Crews in the past year have upgraded all traffic signs at the site and in July 2012 new intersection warning signs were added to make the location more visible, she added.
From 2008 to 2012 there were eight crashes at the junction of the state routes; four involved injuries and one was a fatal, ODOT data showed. The accidents occurred at various times of the day.
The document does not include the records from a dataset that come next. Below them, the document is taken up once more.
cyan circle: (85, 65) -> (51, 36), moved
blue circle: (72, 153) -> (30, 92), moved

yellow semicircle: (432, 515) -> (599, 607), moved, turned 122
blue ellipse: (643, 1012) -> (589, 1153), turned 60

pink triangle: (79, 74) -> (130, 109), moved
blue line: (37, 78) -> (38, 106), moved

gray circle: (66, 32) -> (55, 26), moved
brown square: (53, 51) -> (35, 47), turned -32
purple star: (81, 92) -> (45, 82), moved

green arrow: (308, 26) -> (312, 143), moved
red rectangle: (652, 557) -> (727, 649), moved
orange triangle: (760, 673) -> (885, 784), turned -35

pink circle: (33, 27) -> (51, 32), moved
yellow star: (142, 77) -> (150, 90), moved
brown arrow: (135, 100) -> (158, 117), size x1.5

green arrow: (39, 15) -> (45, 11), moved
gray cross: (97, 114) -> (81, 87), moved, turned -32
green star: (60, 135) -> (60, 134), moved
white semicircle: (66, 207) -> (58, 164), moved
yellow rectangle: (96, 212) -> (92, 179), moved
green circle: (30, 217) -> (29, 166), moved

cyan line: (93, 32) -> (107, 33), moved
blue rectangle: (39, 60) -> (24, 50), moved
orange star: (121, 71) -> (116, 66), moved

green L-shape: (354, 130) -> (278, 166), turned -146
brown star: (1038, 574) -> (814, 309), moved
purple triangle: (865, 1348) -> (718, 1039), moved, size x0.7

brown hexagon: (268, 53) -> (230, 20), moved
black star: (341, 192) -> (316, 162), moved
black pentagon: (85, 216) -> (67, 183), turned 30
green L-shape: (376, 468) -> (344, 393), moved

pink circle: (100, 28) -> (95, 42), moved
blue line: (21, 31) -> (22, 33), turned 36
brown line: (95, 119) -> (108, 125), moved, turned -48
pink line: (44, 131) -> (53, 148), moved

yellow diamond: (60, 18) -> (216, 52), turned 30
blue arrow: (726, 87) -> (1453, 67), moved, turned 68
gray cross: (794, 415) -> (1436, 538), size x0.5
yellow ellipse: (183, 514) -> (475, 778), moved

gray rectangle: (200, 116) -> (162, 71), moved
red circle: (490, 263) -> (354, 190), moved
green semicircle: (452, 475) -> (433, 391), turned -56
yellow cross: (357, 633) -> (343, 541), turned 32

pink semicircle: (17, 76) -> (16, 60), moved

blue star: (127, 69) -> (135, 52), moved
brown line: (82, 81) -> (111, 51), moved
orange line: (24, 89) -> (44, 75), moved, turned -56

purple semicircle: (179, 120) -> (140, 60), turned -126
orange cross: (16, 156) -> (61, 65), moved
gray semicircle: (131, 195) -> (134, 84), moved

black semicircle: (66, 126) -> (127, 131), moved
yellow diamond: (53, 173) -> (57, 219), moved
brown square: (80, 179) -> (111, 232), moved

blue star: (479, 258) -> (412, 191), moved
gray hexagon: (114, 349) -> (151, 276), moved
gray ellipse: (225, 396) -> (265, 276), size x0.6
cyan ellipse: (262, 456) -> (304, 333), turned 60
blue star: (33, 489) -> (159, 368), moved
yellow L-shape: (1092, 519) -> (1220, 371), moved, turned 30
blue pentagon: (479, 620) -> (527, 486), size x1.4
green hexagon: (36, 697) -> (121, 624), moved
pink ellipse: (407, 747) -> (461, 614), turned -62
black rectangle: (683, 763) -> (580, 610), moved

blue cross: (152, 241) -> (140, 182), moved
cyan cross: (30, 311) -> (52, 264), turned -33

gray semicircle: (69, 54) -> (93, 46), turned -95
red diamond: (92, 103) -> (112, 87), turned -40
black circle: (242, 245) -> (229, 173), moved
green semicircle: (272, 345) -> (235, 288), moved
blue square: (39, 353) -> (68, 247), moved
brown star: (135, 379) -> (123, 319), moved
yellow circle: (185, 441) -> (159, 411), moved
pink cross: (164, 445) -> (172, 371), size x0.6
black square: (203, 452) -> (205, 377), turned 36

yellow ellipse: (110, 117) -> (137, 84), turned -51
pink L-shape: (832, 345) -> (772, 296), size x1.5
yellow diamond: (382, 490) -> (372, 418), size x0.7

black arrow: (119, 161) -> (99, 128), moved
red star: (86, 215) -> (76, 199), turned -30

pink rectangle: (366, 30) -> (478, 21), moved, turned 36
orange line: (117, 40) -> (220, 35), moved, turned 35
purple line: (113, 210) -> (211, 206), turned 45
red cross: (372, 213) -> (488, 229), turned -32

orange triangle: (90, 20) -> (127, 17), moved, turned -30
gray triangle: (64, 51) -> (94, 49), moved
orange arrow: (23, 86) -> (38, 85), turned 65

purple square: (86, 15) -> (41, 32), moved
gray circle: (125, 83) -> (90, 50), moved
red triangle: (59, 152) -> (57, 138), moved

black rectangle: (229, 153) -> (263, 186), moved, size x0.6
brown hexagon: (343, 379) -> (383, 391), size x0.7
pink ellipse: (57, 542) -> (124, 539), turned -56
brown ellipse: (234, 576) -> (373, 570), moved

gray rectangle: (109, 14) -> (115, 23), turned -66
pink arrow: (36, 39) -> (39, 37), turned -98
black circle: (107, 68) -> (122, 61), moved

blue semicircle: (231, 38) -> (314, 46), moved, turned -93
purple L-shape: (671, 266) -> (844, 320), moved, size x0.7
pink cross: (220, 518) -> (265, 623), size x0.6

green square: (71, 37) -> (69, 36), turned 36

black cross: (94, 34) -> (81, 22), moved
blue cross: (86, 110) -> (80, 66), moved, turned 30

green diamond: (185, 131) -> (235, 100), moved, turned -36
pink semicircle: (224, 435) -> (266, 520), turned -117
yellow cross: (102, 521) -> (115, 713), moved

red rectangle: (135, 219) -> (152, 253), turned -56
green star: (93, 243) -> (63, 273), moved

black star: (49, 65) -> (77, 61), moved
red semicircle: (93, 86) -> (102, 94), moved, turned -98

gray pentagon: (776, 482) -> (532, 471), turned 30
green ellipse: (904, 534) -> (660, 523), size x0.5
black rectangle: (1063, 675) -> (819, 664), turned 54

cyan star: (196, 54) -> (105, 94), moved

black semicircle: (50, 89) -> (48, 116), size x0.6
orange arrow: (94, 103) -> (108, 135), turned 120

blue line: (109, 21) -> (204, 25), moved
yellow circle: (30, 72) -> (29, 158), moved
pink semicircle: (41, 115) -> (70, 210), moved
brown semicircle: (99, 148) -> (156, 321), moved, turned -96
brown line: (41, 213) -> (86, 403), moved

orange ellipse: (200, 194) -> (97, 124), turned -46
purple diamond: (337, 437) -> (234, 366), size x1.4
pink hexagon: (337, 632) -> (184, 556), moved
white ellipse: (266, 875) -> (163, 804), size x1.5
A variety of factors were listed as causes such as motorists unfamiliar with the area and distracted or sleepy drivers, officials said.
Mercer County Sheriff Jeff Grey said his office also is reviewing crash data from previous years following the recent fatal accidents in June and last week.
Area residents told the newspaper another problem may be that southbound motorists on state Route 118 become too complacent while traveling nearly 10 nonstop miles from the village of Rockford to state Route 29.
Eight days ago, a 56-year-old Portland, Ind., man was killed when his eastbound vehicle collided with a southbound semitrailer that did not yield at the stop sign. On June 27, a 36-year-old Maria Stein woman was killed when her southbound vehicle crashed into a semitrailer after she, too, failed to stop at state Route 29.
Linda Hole, who lives about three miles from the crossing, said she'd like to see solar flashing lights bordering the stop signs or rumble strips placed on the road.
"I know when I'm driving (and) hit those rumble strips, that gets my attention," she said. "They're good, too, for when the visibility isn't that great, such as when it's snowing hard or foggy."
Rumble strips have never been used at the intersection, according to ODOT.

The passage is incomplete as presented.